En efecto, allí donde por el contrario se trabaja para arrebatar esta libertad a los hombres, y se llevan a juicio las opiniones de los disidentes, no sus almas, únicas que pueden pecar, allí se dan ejemplos en los hombres honrados, cuyos suplicios los hacen aparecer mártires, con lo cual los demás se irritan, y más que amedrentados se sienten movidos a misericordia y muchas veces a venganza.

Entonces se corrompen la fe y las buenas costumbres, se ensalza a los aduladores y a los pérfidos y triunfan los adversarios, por lo que se dispensa a su cólera, y porque los que poseen el imperio se hacen sectarios de aquellas doctrinas de que ellos se declararon intérpretes; de donde nace que se atrevan a usurpar el derecho y la autoridad de éstos y no enrojezcan, al vanagloriarse, de que ellos son inmediatamente elegidos por Dios y sus divinos decretos, y puramente humanas, al contrario, las potestades soberanas, a quienes, por lo tanto, quieren obligar con los decretos divinos, es decir, con sus decretos: nadie puede ignorar cuánto repugnan todas estas cosas a la felicidad del estado.

Por esto concluyo, como ya lo he afirmado, que nada hay más seguro para el estado que encerrar la religión y la piedad en el solo ejercicio de la caridad y la justicia, y limitar el derecho de los poderes soberanos, tanto en las cosas sagradas como en las profanas, a los actos únicamente; por lo demás concédase a cada uno, no sólo libertad de pensar como quiera, sino también de decir cómo piensa.

He concluido lo que me había propuesto desenvolver en este Tratado. Fáltame advertir únicamente que nada hay escrito en él que de buen grado no someta al examen y al juicio de los soberanos de mi patria. Si juzgaran algunas de las cosas que he dicho contrarias a las leyes o al bien de todos, quiero que se dé por no dicha.
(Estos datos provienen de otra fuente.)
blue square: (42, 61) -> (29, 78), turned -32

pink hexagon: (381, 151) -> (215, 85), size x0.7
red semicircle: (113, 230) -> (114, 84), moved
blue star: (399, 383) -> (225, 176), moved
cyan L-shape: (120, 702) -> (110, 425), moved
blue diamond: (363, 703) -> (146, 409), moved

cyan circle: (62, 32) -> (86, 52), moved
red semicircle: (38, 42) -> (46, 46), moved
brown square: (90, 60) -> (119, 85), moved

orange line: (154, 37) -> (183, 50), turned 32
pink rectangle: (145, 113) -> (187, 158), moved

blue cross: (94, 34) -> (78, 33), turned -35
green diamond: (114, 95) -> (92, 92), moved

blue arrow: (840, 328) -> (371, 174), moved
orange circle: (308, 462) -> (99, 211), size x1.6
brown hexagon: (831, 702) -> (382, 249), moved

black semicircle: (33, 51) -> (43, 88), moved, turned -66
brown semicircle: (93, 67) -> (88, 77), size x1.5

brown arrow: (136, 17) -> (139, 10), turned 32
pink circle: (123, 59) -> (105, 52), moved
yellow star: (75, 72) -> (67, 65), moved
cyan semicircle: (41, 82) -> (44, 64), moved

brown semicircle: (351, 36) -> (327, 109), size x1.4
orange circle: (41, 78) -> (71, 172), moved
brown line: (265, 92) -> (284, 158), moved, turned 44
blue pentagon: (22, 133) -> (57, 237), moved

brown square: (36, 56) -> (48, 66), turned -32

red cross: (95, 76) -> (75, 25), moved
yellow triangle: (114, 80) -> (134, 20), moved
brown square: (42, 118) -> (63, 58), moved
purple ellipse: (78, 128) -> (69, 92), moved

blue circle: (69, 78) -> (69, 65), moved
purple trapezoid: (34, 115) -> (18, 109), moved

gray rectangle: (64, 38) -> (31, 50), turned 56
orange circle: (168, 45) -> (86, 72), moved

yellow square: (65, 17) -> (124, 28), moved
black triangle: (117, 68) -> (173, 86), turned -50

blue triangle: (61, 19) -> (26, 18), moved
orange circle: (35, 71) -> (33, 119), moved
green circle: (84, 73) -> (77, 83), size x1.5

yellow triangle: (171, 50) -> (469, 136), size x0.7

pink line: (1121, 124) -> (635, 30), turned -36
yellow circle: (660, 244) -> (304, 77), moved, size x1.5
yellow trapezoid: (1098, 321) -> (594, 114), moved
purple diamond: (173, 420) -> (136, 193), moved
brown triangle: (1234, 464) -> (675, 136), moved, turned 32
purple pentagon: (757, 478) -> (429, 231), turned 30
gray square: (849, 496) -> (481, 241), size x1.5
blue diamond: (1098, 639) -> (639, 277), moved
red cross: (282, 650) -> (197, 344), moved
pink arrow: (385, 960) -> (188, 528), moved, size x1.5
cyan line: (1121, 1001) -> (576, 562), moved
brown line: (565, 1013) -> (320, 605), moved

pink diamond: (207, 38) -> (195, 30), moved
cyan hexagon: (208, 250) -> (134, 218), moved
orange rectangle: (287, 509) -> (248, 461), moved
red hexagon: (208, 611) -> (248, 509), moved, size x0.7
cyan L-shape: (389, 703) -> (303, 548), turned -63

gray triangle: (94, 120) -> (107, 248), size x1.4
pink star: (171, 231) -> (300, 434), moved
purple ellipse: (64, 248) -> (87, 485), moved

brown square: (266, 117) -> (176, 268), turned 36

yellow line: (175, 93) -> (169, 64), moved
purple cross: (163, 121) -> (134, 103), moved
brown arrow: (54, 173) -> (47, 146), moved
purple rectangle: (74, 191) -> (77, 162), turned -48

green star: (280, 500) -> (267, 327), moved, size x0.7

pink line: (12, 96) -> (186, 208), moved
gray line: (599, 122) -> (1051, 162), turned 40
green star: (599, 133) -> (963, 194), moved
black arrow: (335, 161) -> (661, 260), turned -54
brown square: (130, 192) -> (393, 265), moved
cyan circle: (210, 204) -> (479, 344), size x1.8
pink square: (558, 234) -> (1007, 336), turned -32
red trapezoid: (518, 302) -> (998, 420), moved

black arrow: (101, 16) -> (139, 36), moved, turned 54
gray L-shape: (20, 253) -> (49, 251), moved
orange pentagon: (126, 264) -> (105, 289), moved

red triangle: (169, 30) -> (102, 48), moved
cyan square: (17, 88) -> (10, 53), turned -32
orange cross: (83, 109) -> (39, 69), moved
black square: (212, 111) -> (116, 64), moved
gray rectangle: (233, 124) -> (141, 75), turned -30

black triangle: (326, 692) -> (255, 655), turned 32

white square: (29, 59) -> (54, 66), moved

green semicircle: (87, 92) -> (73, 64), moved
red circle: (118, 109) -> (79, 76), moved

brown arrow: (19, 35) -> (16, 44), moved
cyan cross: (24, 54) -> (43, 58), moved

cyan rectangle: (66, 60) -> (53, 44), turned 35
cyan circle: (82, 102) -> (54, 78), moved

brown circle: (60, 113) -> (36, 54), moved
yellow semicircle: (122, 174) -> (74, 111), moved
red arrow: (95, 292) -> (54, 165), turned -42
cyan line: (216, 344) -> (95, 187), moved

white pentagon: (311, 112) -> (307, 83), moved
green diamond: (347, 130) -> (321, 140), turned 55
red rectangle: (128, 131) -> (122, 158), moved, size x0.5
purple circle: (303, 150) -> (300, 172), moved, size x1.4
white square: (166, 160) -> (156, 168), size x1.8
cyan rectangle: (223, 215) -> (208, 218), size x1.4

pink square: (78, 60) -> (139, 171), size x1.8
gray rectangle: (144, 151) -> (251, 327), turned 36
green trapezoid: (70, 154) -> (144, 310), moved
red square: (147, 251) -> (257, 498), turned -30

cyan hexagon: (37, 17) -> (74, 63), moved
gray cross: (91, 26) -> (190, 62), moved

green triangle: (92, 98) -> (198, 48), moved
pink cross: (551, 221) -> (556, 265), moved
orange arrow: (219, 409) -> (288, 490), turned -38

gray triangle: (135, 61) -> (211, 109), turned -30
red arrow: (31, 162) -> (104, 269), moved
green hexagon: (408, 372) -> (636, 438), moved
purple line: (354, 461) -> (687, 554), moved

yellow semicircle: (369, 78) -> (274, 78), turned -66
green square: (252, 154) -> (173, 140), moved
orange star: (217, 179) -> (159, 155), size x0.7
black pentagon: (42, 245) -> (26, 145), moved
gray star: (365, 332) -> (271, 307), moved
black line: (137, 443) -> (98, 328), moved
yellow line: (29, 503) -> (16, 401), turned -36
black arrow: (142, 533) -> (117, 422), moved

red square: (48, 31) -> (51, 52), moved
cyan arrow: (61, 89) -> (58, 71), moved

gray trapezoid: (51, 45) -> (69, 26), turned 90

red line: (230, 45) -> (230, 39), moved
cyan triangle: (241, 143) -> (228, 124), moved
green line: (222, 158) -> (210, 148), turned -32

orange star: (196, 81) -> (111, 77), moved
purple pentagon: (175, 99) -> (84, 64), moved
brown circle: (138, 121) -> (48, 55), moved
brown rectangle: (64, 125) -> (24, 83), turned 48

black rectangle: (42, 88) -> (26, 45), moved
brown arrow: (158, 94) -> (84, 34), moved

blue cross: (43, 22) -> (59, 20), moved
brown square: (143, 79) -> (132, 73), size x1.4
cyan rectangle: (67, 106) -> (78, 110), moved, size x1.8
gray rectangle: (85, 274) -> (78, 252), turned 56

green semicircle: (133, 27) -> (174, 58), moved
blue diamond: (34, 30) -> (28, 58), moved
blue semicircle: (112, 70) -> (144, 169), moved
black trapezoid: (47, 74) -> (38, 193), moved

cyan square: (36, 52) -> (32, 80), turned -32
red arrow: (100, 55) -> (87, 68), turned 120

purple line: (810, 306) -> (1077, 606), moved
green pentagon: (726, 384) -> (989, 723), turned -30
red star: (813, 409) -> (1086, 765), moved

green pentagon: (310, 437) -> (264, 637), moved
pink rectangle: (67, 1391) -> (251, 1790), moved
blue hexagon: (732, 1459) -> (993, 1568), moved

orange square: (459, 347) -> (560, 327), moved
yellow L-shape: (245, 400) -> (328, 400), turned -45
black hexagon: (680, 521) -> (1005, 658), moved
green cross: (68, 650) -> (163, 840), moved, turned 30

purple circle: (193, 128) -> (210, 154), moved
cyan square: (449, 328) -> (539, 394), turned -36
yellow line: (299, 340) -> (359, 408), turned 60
Sé que soy hombre y que he podido equivocarme; he procurado, sin embargo, cuidadosamente no hacerlo, y sobre todo, que aquello que escribía fuese perfectamente conforme a las leyes de mi patria, a la piedad y a las buenas costumbres.

«Cuanto menos se concede a los hombres la libertad de pensar, más se les aparta de su natural estado, y por consecuencia, más violentamente se reina».